My first dev job I worked for a doctor who would always ask "how hard can it be?" before dumping some impossible task on me. It was a wonder to everyone who knew him that I put up with it for four years."
When people do this to me, I show them some actual code. (Any code, doesn't have to actually be related. Something with lots of punctuation works well.) They normally boggle a bit and rethink.
Admin
Everyone keeps saying this, but it is apples and oranges wrt/ handling data complexity.
Hierarchical relationships are much more sensible and easier to read and parse in JSON and XML. With CSV files, it is of course possible to do the same, but it quickly becomes convoluted.
Hierarchical data naturally fits XML and JSON. Complex relationships between data fit XML and JSON.
They do not fit flat files, excel files, and/or CSV files, not without pain and suffering and gouging of the eyes...
Admin
OMG -- it's a conference. Just can't be that hard to create a website with a CMS back end and let the end user enter whatever data they want into it. Or take one of probably hundreds of open-source conference software and do the same.

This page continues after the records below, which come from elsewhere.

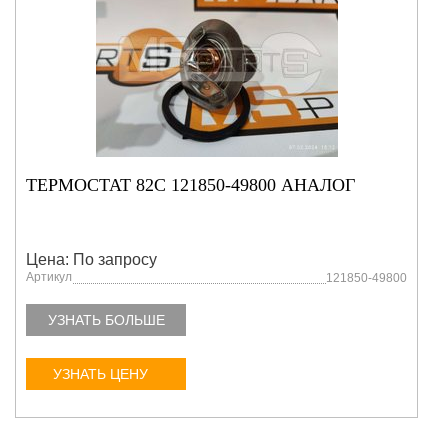
ТЕРМОСТАТ 82С 121850-49800 АНАЛОГ
Цена: По запросу
Артикул
121850-49800
УЗНАТЬ БОЛЬШЕ
УЗНАТЬ ЦЕНУ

And who in their right mind distributes the conference schedule on a thumb drive -- everyone I know that goes to a conference expects to be able to grab an app from the app store for the conference, and use it on their phone.
Aside from the expense of writing software for weeks; and physically copying the files onto thumb drives, the two developers and their manager are criminally negligent for charging their customer for essentially one-off, useless custom software when there are very inexpensive alternatives.
Admin
You think the consultants convinced them to do it that way? "We need you to make some software that shows the conference schedule on our attendees' computers. No, it can't be online because the wifi always goes down. Look, I don't care, this is our conference and we know how it should be done. Do you want the job or not?"

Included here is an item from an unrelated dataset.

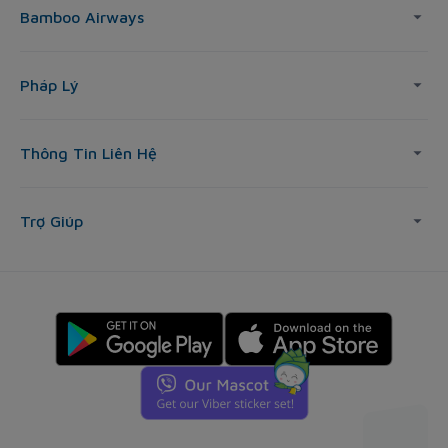
Bamboo Airways
Pháp Lý
Thông Tin Liên Hệ
Trợ Giúp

I'm at the point where I can tell them to take a hike, but I haven't always been in that position.
Admin
generic data import, ah yes... format conversion you call it? how do you know the relation between unrelated data in a generic importer,and be able to make sense... think you are confusing data import with data format conversion...
Admin
I'm personally more and more a fan of hdf5, especially for BIG dataset (e.g. thousends of millions of 2 byte samples).
Admin
"pay someone for one or two days to manually transcribe it into a sane format that the app can handle." As my supervisor at university put it: Never underestimate the typing speed of a good secretary.
Admin
First to the wall will be people who allowed VARIOUS field delimiters. And date formats. And different units like miles or kilometer to measure distances. I say, we should simply use "foo" for everything, the context will make clear what we are talking about.
"How far away is it?" - "Oh, about 10 1/2 foo." "Excuse me, can you tell me how late it is?" - "It's quarter past 10 foo." "Well, how many apples should I buy?" - "5 foo." "Wow, this CPU is really fast, what's the clock rate?" - "2.4 gigafoo."
It's really that simple!
Admin
Oh yeah? Go back and read the previous Gern article if you want to see typos. Guy just doesn't care.
It has now been nearly 5 months without any more Gern postings. Is our long national nightmare finally over?